Years ago, when my friend Adam Turteltaub and I were groomsmen at a buddy’s wedding in Mobile, Ala., he took one look at the spectacular four-poster bed in my room at the bed and breakfast where we were staying and observed — referring to my wife — “I can’t believe they’re wasting this room on you when Victoria is home in Vermont.” Indeed, the inn was elegant, inviting and romantic.
I have, of course, stayed at inns that were somewhat less appealing. Once I stayed at a place that felt a little bit like the Bates Motel of bed and breakfasts.

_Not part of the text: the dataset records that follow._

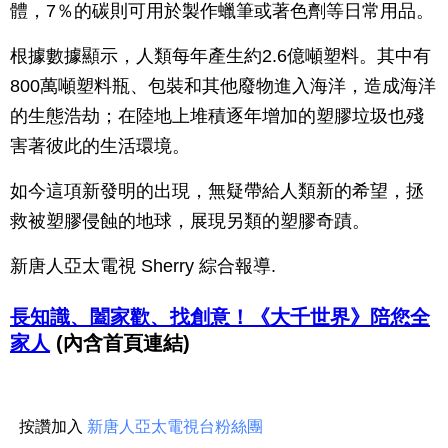
體，7％的碳則可用於製作蠟筆或著色劑等日常用品。
根據數據顯示，人類每年產生約2.6億噸塑料。其中有
800萬噸塑料瓶、包裝和其他廢物進入海洋，造成海洋
的生態浩劫；在陸地上堆積逐年增加的塑膠垃圾也殘
害著彼此的生活環境。
如今這項新發明的出現，無疑帶給人類新的希望，拯
救被塑膠侵蝕的地球，展現另類的塑膠奇蹟。
新唐人亞太電視 Sherry 綜合報導.
長知識、闔家歡、找創意！《大千世界》陪您全
家人
(內含首頁連結)
按讚加入
新唐人亞太電視台粉絲團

Now, when I’m traveling on business, I don’t need a flat screen TV the size of a billboard, turndown service at dusk or chocolates on my pillow. I may want those things — especially the chocolates — but I don’t need them.

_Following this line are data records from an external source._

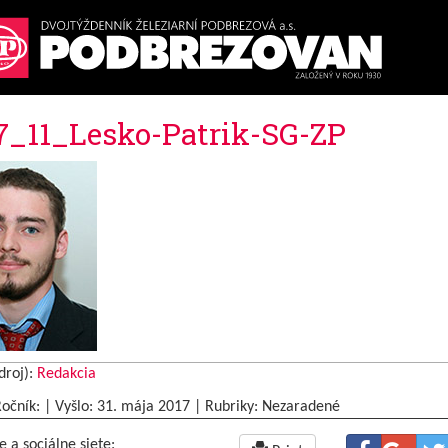
7_11_Lesko-Patrik-SG-ZP
droj):
Redakcia
Ročník: | Vyšlo:
31. mája 2017
|
Rubriky: Nezaradené
e a sociálne siete:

And when I’m staying in a bed and breakfast, I’m likely to be especially content because most folks who become innkeepers like people and derive disturbing amounts of pleasure from scrambling eggs. The only downside to a bed and breakfast is the guilt you feel when you steal the soap. It’s one thing to steal soap from anonymous corporate monoliths: It’s not as if you’re pillaging Paris Hilton’s doctoral program trust fund when you throw an unwrapped cake of Ivory into your carry-on. It’s another thing, however, to steal the soap from retirees Hal and Mindy who just offered you a breakfast scone that Mindy baked herself.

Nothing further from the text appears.